どうしようも無かった自分を本気で叱って、本気で仕事を教えてくれた義父を月日が経つ毎に「嫌い」が「尊敬」に変わっていきました。

高校を卒業して僕は、建設の会社に就職をして部屋を借り独り立ちしました。

20歳になり母親から突然電話があり、「義父と離婚しました」とだけ伝えられショックを受けました。

離婚するのは、勝手だが義父の連絡先を母親に聞いても教えてくれませんでした。

母親に会うたびに義父の連絡先を聞くようになり、何年経っても教えてもらえませんでした。

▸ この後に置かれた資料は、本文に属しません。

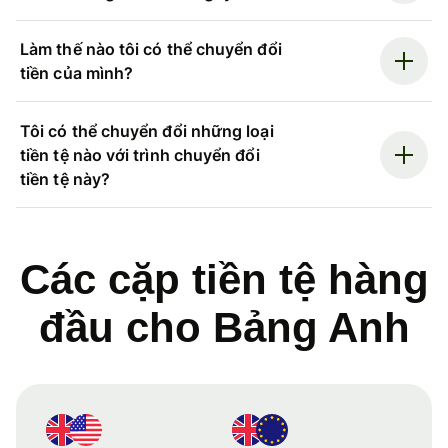
Làm thế nào tôi có thể chuyển đổi
tiền của mình?
Tôi có thể chuyển đổi những loại
tiền tệ nào với trình chuyển đổi
tiền tệ này?
Các cặp tiền tệ hàng
đầu cho Bảng Anh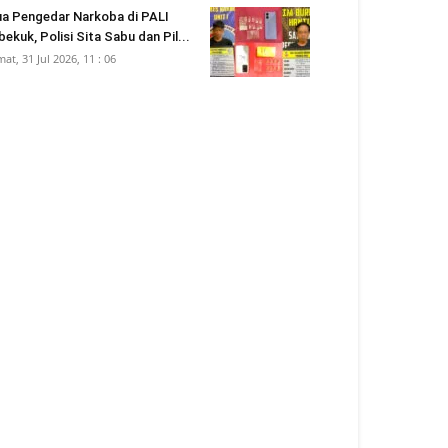
a Pengedar Narkoba di PALI
bekuk, Polisi Sita Sabu dan Pil...
mat, 31 Jul 2026, 11 : 06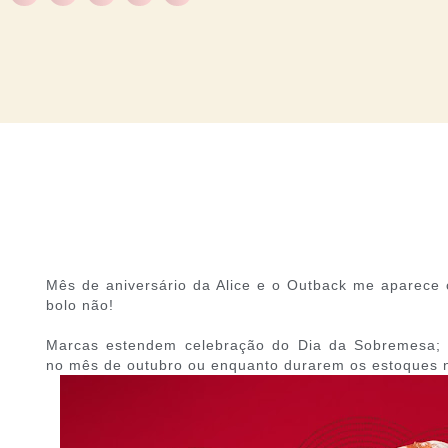
Mês de aniversário da Alice e o Outback me aparece
bolo não!
Marcas estendem celebração do Dia da Sobremesa; 
no
mês de outubro ou enquanto durarem os estoques no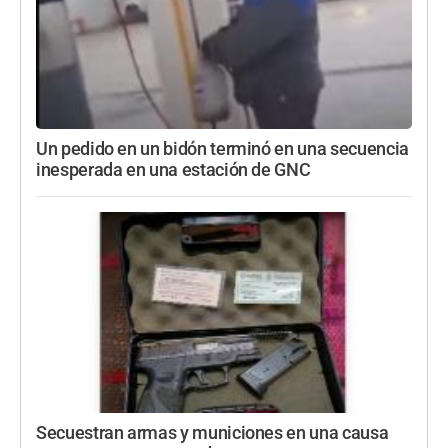
Un pedido en un bidón terminó en una secuencia
inesperada en una estación de GNC
Secuestran armas y municiones en una causa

僕は28歳になる時に、結婚をして第一子が誕生しました。

そんな時に母親が「パパの連絡先を教える」と突然言い出しました。

僕は連絡先を聞くなりすぐに義父に連絡をすると「俺のいるところに来て仕事手伝わないか?」と言われ行く決断をしました。

義父は昔から酒が好きだったので再会する時は居酒屋で会うことにしました。

再会した時に口下手な義父は「デカくなったな」とだけ言って黙ってビールを飲んでいました。

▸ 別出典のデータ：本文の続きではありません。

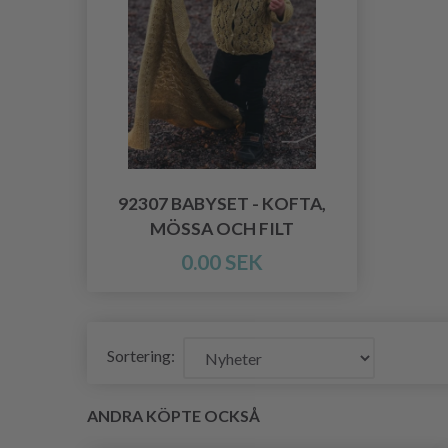
92307 BABYSET - KOFTA,
MÖSSA OCH FILT
0.00 SEK
Sortering:
ANDRA KÖPTE OCKSÅ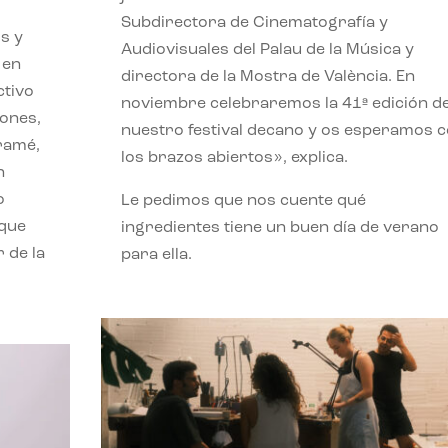
Subdirectora de Cinematografía y
s y
Audiovisuales del Palau de la Música y
 en
directora de la Mostra de València. En
ctivo
noviembre celebraremos la 41ª edición d
iones,
nuestro festival decano y os esperamos 
iramé,
los brazos abiertos», explica.
n
o
Le pedimos que nos cuente qué
 que
ingredientes tiene un buen día de verano
 de la
para ella.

そんな僕はどこで何をしていたのかを聞いても「仕事だ」とだけ言ってまたビールを飲んでいました。

「昔は僕が子供だったから一緒に飲めなかったけど酒を飲むの初めてだな」と言うと、義父は僕の息子を見て「お前が俺の息子でよかった」と言ってくれました。

僕はその時は、意味がわかってなかったけどとても嬉しかったです。

後日、義父が突然「明日から入院するからな」と言って理由を教えてもらえずに1か月の入院をしていました。

退院祝いで同じ居酒屋に義父を連れて行くとその日は、ビールを飲みませんでした。

「なぜ飲まないのか?」と聞くといつも口数の少ない義父は淡々と話しだしました。

母親と突然離婚した理由、今まで連絡を取れなかった理由、酒を飲まない理由をすべて聞きました。

義父は母親と離婚する時から体調が悪く、検査をした時に肝臓ガンだとわかったそうです。

そして治療できるかどうかわからないから、もし死んだ時に家族の泣く顔を想像したくなかった。

5回の手術を繰り返し、6回目が体力的にも最後のチャンスだったから、「もしダメでも最後に1回でいいからお前と飲みたかった。」と言われました。

最後に義父は「酒はもう一緒に飲めないけど、お前と孫の成長をもう少し見ていられるようになった」と言われた事が、酒の席での一番の嬉しかった出来事です。